En effet, ce service itinérant a joué (et joue) un rôle fondamental pendant les confinements liés au coronavirus Covid-19 de mars à juin et depuis fin octobre. « J’ai multiplié par 3 mon nombre de marchandises ! Les journées étaient très chargées, je travaillais entre 16 et 17 heures par jour… J’ai perdu 2 kilos ! (rires) » Pour le confinement actuel, c’est différent étant donné que les déplacements liés au travail ou aux écoles sont maintenus. Cependant, les clients lui sont reconnaissants. « Certains m’ont dit après le premier confinement que ça avait été une chance de pouvoir compter sur moi, ça fait forcément plaisir. »

L’espace de vente agrandi de 12 m²
Récemment, elle a réalisé des aménagements intérieurs dans son épicerie pour agrandir son espace de vente. Des travaux réalisés par Saint-Flour Communauté pour disposer des 12 m² de l’ancienne réserve. « Je suis contente du résultat, car cela m’a permis de récupérer de la lumière. On a maintenant vraiment l’impression de rentrer dans une supérette, c’est moins serré, moins entassé », se satisfait-elle.

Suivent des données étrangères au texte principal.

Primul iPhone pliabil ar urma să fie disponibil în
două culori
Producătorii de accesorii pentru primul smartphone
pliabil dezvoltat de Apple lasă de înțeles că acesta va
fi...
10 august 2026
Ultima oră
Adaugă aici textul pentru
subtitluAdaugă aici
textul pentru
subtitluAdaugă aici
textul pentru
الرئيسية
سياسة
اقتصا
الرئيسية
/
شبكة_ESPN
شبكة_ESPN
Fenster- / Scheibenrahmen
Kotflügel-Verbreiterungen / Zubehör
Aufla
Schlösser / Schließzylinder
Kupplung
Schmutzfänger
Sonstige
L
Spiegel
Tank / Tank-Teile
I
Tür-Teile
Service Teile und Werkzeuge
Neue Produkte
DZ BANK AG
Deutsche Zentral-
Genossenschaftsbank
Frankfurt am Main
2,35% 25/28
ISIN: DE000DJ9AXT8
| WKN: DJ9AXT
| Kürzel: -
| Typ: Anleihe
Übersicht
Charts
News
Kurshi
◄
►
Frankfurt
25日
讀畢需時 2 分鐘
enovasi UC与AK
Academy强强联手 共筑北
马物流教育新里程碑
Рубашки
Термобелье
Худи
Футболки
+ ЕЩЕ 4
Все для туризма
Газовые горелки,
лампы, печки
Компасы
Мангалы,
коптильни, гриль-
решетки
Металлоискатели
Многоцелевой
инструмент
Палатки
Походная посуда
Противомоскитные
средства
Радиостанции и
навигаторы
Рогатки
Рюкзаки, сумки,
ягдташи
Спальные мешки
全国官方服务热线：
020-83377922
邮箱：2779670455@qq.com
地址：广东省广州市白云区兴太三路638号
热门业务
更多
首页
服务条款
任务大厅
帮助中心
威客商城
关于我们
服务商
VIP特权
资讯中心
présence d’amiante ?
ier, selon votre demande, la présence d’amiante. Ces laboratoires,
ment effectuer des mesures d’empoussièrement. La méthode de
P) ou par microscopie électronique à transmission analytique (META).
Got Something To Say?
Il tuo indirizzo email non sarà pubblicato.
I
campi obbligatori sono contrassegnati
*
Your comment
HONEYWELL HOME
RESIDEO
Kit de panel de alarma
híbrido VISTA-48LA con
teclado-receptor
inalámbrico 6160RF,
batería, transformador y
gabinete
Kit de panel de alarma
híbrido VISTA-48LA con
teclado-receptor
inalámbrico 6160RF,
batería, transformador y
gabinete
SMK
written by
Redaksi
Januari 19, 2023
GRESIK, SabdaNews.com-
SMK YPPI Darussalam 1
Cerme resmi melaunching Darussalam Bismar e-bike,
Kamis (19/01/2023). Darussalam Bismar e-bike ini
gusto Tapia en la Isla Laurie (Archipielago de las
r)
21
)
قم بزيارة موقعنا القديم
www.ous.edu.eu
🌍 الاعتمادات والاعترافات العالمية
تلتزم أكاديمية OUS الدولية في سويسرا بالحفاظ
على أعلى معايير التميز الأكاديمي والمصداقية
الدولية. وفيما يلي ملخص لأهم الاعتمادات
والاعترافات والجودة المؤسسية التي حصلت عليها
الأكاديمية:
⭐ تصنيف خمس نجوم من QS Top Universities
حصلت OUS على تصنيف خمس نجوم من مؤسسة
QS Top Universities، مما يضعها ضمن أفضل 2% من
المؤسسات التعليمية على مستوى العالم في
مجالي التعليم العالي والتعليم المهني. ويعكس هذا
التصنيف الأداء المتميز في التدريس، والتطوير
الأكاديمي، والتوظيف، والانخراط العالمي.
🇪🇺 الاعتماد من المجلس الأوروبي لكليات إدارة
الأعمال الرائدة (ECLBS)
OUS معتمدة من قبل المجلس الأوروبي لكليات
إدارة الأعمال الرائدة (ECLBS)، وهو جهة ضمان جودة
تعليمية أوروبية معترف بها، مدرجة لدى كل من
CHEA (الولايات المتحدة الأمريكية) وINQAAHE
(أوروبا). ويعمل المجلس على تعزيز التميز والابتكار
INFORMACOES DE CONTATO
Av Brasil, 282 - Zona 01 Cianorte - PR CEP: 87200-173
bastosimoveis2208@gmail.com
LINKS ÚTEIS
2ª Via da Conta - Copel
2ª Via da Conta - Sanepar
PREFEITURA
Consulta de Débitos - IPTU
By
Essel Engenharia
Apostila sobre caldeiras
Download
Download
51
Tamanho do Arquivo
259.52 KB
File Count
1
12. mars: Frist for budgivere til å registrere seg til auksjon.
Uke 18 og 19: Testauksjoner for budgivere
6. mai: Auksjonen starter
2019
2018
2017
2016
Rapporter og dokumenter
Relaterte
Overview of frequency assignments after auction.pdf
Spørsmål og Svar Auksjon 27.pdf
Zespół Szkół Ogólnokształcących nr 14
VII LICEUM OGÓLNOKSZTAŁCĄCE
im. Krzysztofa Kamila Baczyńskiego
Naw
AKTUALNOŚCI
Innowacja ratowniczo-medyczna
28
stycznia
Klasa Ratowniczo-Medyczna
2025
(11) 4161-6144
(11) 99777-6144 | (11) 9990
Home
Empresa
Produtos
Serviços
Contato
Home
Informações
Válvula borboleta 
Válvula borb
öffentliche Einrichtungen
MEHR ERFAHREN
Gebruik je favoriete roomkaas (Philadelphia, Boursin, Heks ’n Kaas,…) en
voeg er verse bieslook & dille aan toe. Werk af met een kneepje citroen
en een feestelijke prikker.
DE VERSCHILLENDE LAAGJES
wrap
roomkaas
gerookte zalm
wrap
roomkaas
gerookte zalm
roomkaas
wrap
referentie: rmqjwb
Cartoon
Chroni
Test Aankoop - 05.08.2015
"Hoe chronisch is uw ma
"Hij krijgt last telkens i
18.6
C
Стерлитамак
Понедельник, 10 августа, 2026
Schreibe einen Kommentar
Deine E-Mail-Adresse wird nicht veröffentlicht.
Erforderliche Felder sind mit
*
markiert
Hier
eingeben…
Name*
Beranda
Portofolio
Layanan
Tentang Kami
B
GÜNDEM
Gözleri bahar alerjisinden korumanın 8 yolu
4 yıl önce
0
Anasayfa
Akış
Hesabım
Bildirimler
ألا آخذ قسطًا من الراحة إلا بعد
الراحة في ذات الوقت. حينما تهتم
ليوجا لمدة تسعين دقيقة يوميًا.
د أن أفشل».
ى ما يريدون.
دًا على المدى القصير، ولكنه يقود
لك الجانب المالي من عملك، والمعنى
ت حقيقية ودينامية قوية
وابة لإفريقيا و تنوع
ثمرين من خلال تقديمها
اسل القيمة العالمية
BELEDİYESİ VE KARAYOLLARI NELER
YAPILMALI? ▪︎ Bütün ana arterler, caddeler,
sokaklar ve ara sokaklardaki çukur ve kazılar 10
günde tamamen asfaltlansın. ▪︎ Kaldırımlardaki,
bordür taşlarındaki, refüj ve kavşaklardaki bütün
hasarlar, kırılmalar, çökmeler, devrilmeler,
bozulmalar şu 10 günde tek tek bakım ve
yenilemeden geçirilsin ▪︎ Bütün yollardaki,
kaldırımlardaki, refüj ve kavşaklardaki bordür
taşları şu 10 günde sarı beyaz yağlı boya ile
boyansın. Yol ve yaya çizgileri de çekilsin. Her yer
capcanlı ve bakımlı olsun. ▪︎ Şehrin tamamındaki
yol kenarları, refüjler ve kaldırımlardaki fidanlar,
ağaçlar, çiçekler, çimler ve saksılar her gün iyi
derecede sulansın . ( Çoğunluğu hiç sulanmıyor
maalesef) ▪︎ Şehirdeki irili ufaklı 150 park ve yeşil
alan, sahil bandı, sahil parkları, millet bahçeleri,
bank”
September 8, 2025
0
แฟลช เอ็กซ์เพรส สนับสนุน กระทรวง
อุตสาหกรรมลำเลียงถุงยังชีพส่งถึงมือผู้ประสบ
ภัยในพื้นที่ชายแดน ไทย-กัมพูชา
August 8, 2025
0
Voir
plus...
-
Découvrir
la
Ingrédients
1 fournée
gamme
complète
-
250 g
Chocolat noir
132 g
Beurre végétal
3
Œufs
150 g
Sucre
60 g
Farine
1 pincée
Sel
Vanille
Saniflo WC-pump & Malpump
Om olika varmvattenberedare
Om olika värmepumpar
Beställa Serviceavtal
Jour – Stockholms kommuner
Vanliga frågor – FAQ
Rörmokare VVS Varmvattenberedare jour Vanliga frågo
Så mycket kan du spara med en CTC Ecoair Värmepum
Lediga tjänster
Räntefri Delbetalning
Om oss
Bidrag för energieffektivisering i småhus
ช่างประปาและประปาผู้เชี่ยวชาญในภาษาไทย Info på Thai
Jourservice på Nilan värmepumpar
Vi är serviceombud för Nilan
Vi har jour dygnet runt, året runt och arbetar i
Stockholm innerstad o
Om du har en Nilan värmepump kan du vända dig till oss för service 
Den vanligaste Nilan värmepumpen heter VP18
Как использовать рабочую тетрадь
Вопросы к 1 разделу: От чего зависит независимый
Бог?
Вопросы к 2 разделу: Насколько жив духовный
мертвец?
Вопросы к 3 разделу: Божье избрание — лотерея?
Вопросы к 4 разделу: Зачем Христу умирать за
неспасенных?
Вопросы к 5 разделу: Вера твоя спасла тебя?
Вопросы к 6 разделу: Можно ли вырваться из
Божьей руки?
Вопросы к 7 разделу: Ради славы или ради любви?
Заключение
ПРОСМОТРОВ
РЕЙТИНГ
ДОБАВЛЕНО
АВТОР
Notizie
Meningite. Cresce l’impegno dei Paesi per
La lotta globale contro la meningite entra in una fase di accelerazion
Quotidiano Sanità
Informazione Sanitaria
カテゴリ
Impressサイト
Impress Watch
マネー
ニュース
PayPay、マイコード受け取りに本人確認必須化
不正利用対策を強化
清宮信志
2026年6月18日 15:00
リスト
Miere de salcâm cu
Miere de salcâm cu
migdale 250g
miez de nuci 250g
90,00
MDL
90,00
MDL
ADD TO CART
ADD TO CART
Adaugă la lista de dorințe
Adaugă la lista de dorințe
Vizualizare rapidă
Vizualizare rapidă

En projet : Nadine réfléchit à agrandir la zone de distribution dans le cadre de ses tournées. « Pour cela, il va falloir que j’embauche pour tenir la boutique. Ça va peut-être pouvoir se faire ! »
L’Épicerie de Faverolles – Chez Nadine
Dépôt de pain, produits du terroir, épicerie, produits frais (légumes, fromages, yaourts…) et surgelés
Faverolles
15320 VAL D’ARCOMIE
06 76 30 83 42
Visitez le site Internet
Sur Facebook : L’épicerie de Faverolles
À Loubaresse (Val d’Arcomie)
Élisabeth Da Silva et Jean-Claude Cusset – Le Drop

Venus tout droit de Cournon d’Auvergne, Élisabeth et Jean-Claude viennent de poser leurs valises à Loubaresse, pour reprendre la gestion du multiple-rural « Le Drop ».
En raison de la situation proche de l’autoroute A75, le lieu est idéal pour pouvoir rendre visite rapidement à la famille restée à Cournon-d’Auvergne, mais aussi, pour accueillir les routiers. « Nous avons un parking pour permettre aux routiers de dormir. Nous proposons repas, douches et petit-déjeuners », explique Jean-Claude, lui-même ancien routier, satisfait de pouvoir côtoyer d’anciens « collègues ».
Tout quitter pour enfin s’installer ensemble
Le couple souhaitait depuis longtemps monter une affaire ensemble. À 53 ans pour elle, 57 pour lui, l’année 2020 est la bonne. Tout commence en janvier : Élisabeth, déjà serveuse et cuisinière dans un restaurant, a le coup de cœur pour Loubaresse. « Jean-Claude connaissait le lieu car il s’y arrêtait quand il était routier, il m’a d’abord montré des photos. Puis on a visité et on a vraiment apprécié le lieu : il est bien placé, adapté pour travailler, dans un bon état… », explique Élisabeth. Puis, avant que n’intervienne le premier confinement en mars, le dossier est envoyé.
Après une rencontre « par visio » en juin, le couple est choisi. « On pensait pouvoir ouvrir en septembre, mais nous avons dû attendre que Saint-Flour Communauté termine de faire quelques travaux, au comptoir notamment », précise Jean-Claude. Chemin faisant, Élisabeth et Jean-Claude démarrent leur activité au moment où le deuxième confinement lié à la crise sanitaire est prononcé, en cette fin octobre 2020. Pas de quoi les démobiliser… : « Ce sont de drôles de conditions pour démarrer, c’est sûr, mais nous restons positifs. Au moins, on peut peaufiner les derniers détails et finaliser notre installation ! », lance Elisabeth.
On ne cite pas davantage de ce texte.